▶ **INPUT**:
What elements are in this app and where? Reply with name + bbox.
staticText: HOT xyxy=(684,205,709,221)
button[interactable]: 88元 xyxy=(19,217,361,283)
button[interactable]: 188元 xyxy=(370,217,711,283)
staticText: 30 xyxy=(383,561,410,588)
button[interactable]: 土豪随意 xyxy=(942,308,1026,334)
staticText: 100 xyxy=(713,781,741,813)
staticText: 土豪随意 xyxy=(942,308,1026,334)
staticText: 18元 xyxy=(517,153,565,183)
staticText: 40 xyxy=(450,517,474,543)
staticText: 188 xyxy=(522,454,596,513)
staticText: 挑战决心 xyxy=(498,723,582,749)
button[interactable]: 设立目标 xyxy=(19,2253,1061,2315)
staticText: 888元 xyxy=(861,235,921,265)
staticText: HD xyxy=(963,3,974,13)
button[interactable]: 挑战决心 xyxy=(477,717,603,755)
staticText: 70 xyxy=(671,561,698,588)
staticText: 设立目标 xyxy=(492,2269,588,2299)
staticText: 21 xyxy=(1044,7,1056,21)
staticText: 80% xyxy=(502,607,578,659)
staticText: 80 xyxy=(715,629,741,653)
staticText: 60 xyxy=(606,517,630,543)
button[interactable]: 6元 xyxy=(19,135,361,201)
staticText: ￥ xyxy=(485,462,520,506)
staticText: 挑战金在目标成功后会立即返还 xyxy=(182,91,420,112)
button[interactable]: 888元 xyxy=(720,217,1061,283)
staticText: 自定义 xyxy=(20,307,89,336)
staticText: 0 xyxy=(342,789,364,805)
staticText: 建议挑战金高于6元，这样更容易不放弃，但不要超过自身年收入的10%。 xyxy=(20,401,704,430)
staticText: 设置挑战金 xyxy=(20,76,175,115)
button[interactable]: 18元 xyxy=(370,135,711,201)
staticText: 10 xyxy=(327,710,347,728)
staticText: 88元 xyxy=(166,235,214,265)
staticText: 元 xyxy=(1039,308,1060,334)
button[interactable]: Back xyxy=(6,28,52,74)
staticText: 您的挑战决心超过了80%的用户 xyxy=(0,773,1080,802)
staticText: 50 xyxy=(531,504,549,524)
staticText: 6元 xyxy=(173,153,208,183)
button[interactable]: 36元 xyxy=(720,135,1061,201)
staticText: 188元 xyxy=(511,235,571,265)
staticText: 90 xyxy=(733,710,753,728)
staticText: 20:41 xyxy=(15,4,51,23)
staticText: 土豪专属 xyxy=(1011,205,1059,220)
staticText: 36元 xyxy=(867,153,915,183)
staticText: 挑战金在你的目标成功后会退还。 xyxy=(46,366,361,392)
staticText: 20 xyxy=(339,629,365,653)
--
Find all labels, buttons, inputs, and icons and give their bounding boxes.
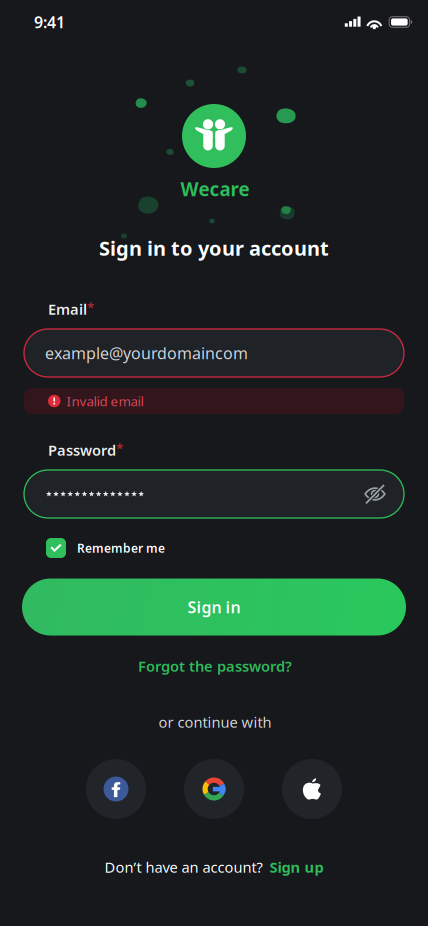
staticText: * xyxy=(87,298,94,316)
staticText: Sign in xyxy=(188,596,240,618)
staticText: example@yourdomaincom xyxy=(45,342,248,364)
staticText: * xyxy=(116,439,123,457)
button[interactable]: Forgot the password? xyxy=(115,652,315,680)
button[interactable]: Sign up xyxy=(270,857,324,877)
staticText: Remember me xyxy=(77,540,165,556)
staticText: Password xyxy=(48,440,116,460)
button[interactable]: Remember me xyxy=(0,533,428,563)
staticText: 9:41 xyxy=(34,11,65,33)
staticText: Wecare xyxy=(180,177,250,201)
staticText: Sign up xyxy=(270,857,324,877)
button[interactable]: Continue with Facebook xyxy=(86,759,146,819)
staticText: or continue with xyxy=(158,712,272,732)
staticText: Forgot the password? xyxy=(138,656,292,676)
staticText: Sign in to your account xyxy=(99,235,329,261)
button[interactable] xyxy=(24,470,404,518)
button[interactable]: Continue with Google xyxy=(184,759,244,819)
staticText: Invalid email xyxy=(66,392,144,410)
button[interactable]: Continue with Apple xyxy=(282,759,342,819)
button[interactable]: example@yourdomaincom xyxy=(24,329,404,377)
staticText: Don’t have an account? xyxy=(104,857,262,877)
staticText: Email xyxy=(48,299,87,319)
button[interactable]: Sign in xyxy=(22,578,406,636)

▶ **TASK**:
Extract each line from the entries above that contains the string "土豪随意".

▶ **PROBLEM SOLUTION**:
button[interactable]: 土豪随意 xyxy=(942,308,1026,334)
staticText: 土豪随意 xyxy=(942,308,1026,334)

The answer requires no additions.